Cassandra Negra: Nein, das glaube ich nicht. Was sich jedoch verändert hat, ist die Chance, jener großen Liebe zu begegnen. Diese Chance wurde und wird durch Isolation, Quarantäne und die zunehmende Vereinzelung der Menschen stark minimiert. Deshalb beschreiten Singles heute auch neue Wege, um vielleicht ihrem Traumpartner begegnen zu können. Ich glaube, dass gerade Online-Portale und Datingplattformen jeglicher Art in Zeiten von Corona einen wachsenden Zuspruch erfahren.
Helga König: Wie wichtig ist Ihnen ein Happy End bei einem Liebesroman?
Cassandra Negra; Quelle: Studio Urbschat |
Cassandra Negra: Ich glaube, dass sich wohl jeder von uns ein solches Happy End wünscht. Doch das Schicksal verfolgt seine eigenen Pläne und lehrt uns oft etwas anderes. Werfen wir einen Blick in die Weltliteratur, sehen wir, dass die großen Liebesgeschichten wie "Romeo und Julia", "Tristan und Isolde", "Die Leiden des jungen Werther", "Vom Winde verweht" oder "Doktor Schiwago" ohne Happy End bleiben. Keine dieser großen Lieben hat Bestand, die meisten enden tragisch. Nirgendwo sonst liegen Erfüllung und Glück sowie Verlust und Schmerz so nah beieinander wie bei einer großen Liebe. "Freude und Leid war schon immer mit dem Begriff Liebe untrennbar verbunden", meinte Gottfried von Straßburg. Und auch der Schriftsteller Paulo Coelho greift diesen Gedanken auf, wenn er schreibt: "Die Liebe ist es manchmal leid, immer nur eine sanfte Sprache zu sprechen. Sie soll ruhig auch einmal stürmisch sein dürfen und lichterloh brennen."

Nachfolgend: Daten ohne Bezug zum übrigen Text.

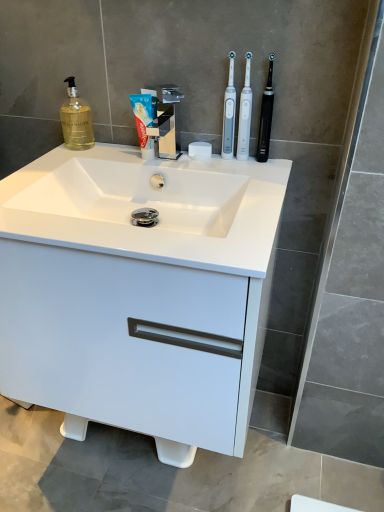 Locate an element on the screen. This screenshot has height=512, width=384. vacant area that is in front of white plastic toothbrush at upper right, the first toothbrush positioned from the left is located at coordinates (243, 176). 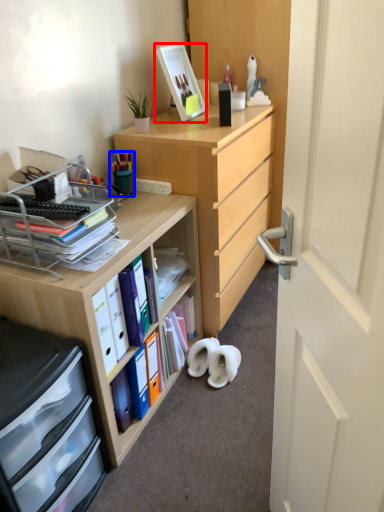 Question: Which object appears closest to the camera in this image, picture frame (highlighted by a red box) or stationery (highlighted by a blue box)?

Choices:
 (A) picture frame
 (B) stationery

Answer: (B) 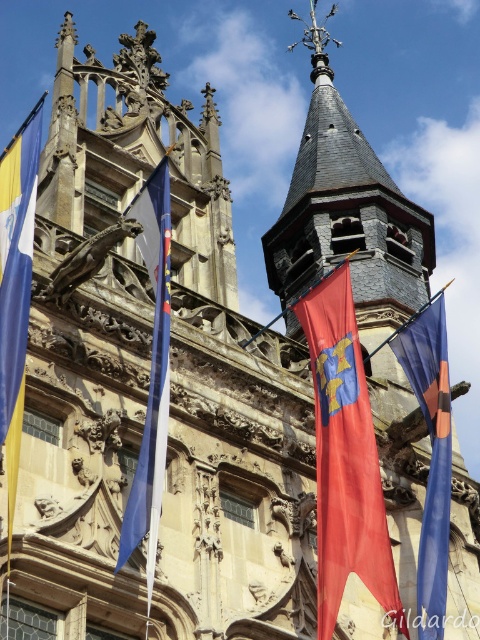 Question: Is blue fabric flag at right thinner than blue fabric flag at center?

Choices:
 (A) no
 (B) yes

Answer: (A)

Question: Which point is closer to the camera?

Choices:
 (A) blue fabric flag at right
 (B) red fabric flag at center
 (C) yellowmatteflag at left

Answer: (C)

Question: Which point is closer to the camera?

Choices:
 (A) blue fabric flag at right
 (B) red fabric flag at center
 (C) blue fabric flag at center

Answer: (C)

Question: Does blue fabric flag at center have a lesser width compared to yellowmatteflag at left?

Choices:
 (A) no
 (B) yes

Answer: (B)

Question: Considering the real-world distances, which object is closest to the red fabric flag at center?

Choices:
 (A) blue fabric flag at right
 (B) blue fabric flag at center

Answer: (A)

Question: Is blue fabric flag at right closer to camera compared to blue fabric flag at center?

Choices:
 (A) yes
 (B) no

Answer: (B) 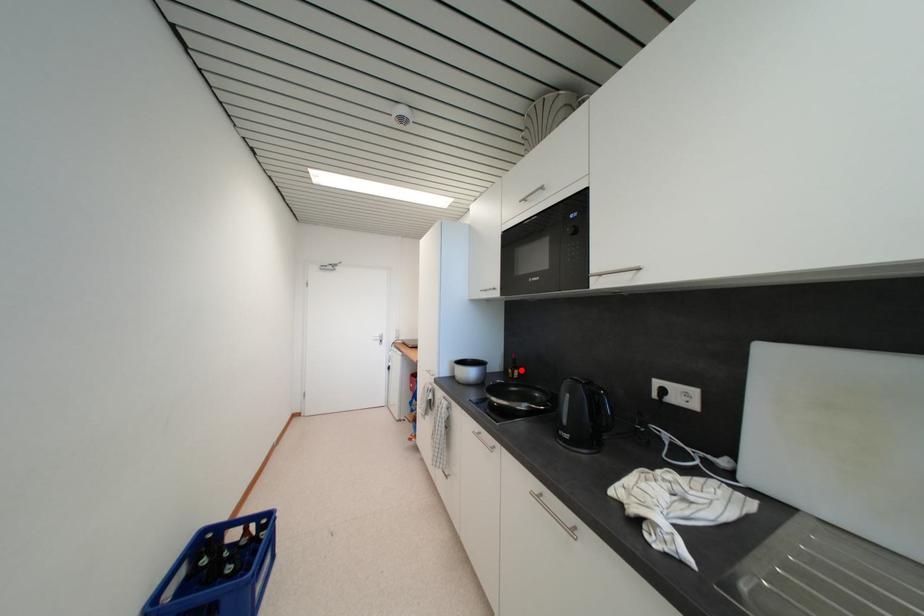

Ganz egal, ob die große Liebe nun ein Leben lang hält oder nicht: Sie ist und bleibt einmalig und wird ihren Glanz und ihre Strahlkraft ein Leben lang behalten.
Ich habe schon mit vielen Menschen gesprochen, und egal wie lange es zurücklag, dass sie ihrer großen Leben begegnet waren: sie haben sie nie vergessen. Die Sehnsucht und die Erinnerung an dieses große Gefühl bleiben ein Leben lang wach. Vielleicht bleibt die große Liebe ja auch deshalb oft ohne Happy End, weil das Schicksal – auch wenn es schmerzvoll ist – damit verhindert, dass das reale Leben sie auf "Normalmaß" zurechtstutzt. Vielleicht ist es aber auch so, dass die Liebenden in dem Augenblick, in denen ihnen diese große Liebe begegnet, noch nicht reif für sie sind. In diesem Fall gewährt das Leben manchmal sogar eine zweite Chance – wenn sie mit ihrer eigenen inneren Entwicklung vorangekommen, gereift und gefestigt sind. Wenn es im Hier und Jetzt kein Happy End gibt, bedeutet das also keineswegs, dass ein späteres Happy End ausgeschlossen wäre. Hoffnung bedeutet eben nicht nur, "das Unbekannte", sondern auch „das Unerwartete“ zu umarmen.
Liebe Cassandra Negra, ich danke Ihnen recht herzlich für das aufschlussreiche Gespräch.